I must not let this Beetle leave the lot no matter what.
“I can’t afford a loft!”
“Well, then, I’d suggest you get a job quickly. I’ll give you a short grace period to get on your feet, but after that, we’ll be working out some sort of payment plan.”
I hang up the phone without saying good-bye and get that feeling of floaty weightlessness you have when you’re in a dream.
Or a nightmare.
“Are we all clear now, Miss Waldman?”
“Please just call me Jo,” I say, sliding down off the hood.
“Well, then, I’m sorry, Jo,” Matt says, and then drives my car out of the garage into the winter cold.
I stand there, shivering in the driveway of the garage for a few minutes, looking out to the street where Matt has just taken my car. My dad’s car, I should say. That distinction has now been made clear to me by the fine folks at Manhasset Volkswagen.
“Yo, Jo, your daddy paid for your car?” Vinnie says. “Damn! How do you get a setup like that?”
“I’ll let you know when I figure that out,” I say and walk out of the garage to the elevator. As I walk barefoot along the garage floor, a pebble gets stuck in the middle of my foot and I have to hop back up the rest of the way to the loft.

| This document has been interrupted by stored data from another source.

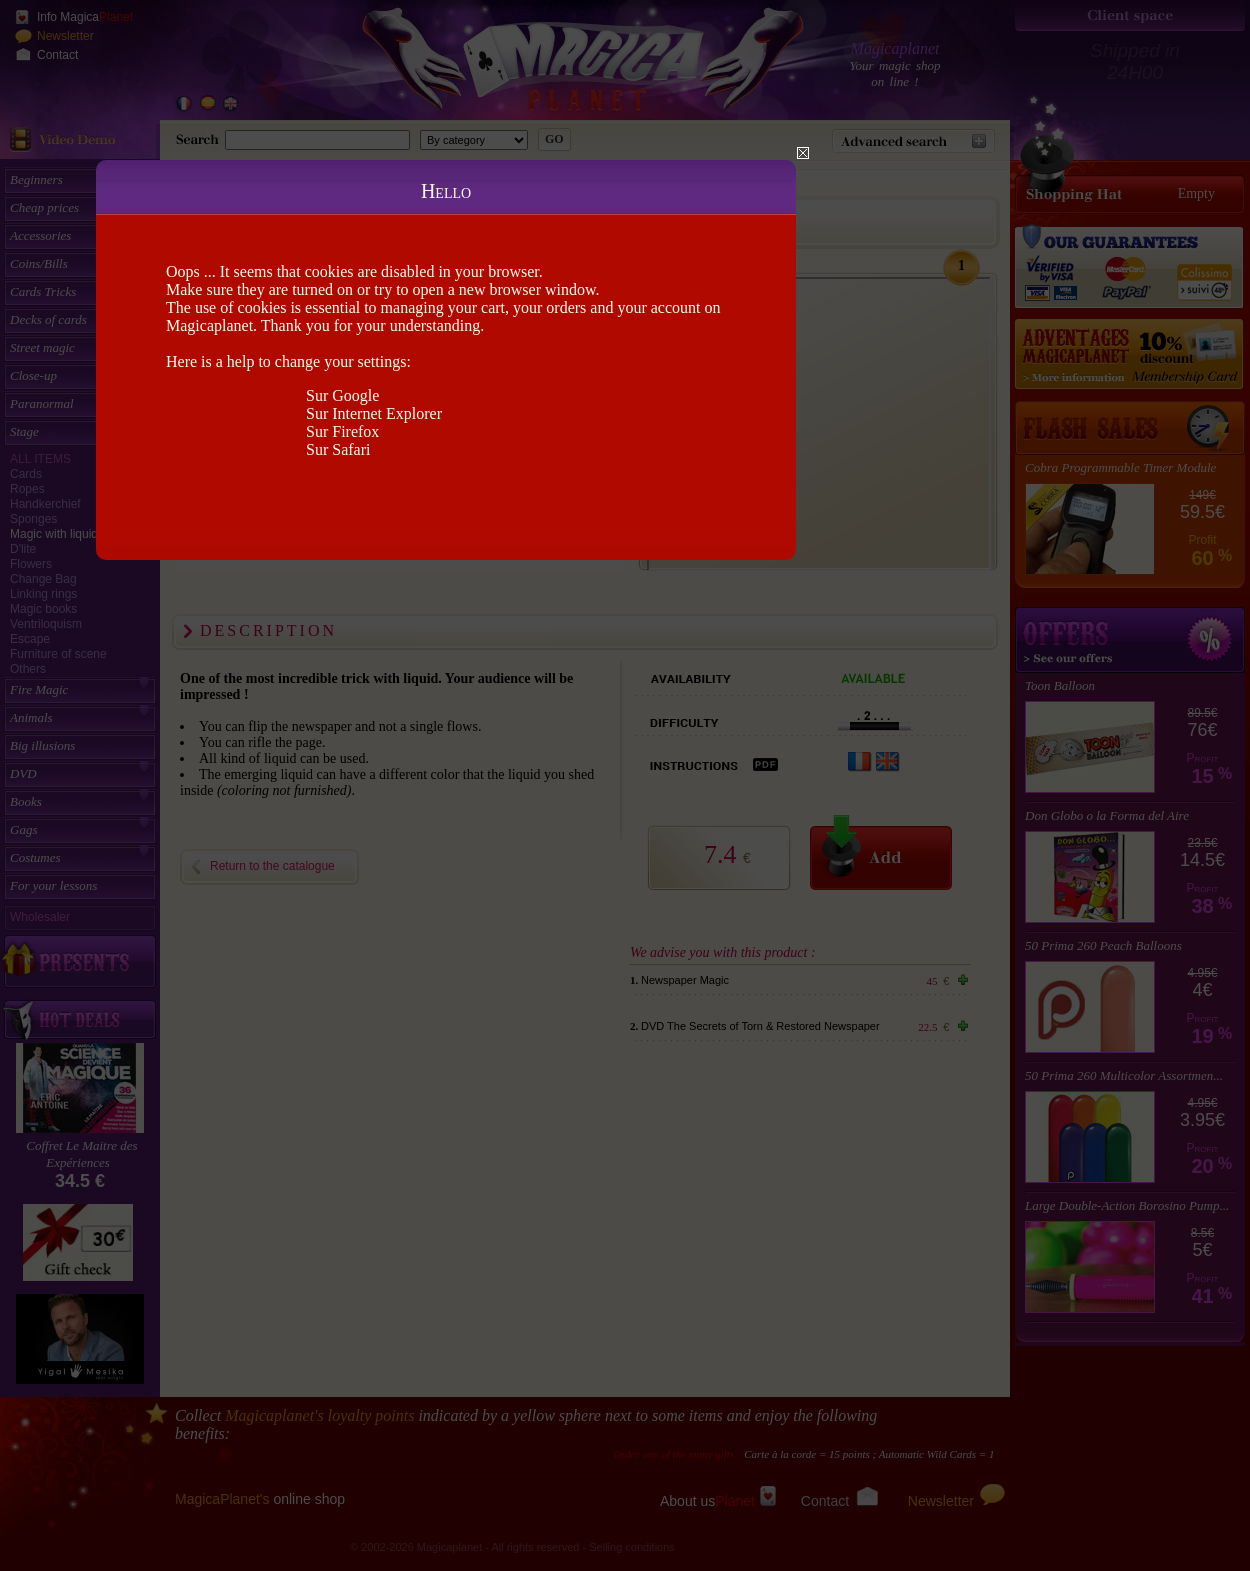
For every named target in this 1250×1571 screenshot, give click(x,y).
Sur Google (342, 395)
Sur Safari (338, 449)
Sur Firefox (342, 431)
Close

I limp into my loft and hop onto the kitchen counter to clean off my dirty feet. Removing the rather large pebble that has lodged itself squarely into the center of my left foot, I begin to cry. I tell myself that I’m just crying because I’m in pain, but once I give myself permission to cry because my foot hurts, the floodgates open.
As soon as the tears start to flow, I immediately wash my hands and splash water on my face. I hate girls who cry. I’m sure that Deborah Harry never cried when she was living with her whole band in a studio apartment that only had one bed before they got their record deal. (She did have Chris Stein to keep her warm, though.)
I call Jesse’s cell phone and it goes directly to voice mail. I hang up and walk over to the couch, careful to baby my left foot as I walk. Distracted by the pain, I almost walk into Jesse’s drum set, and my right hip grazes his cymbal, causing it to ring out. Beck’s immortal words immediately spring to mind, and I take my guitar from its stand and begin to play.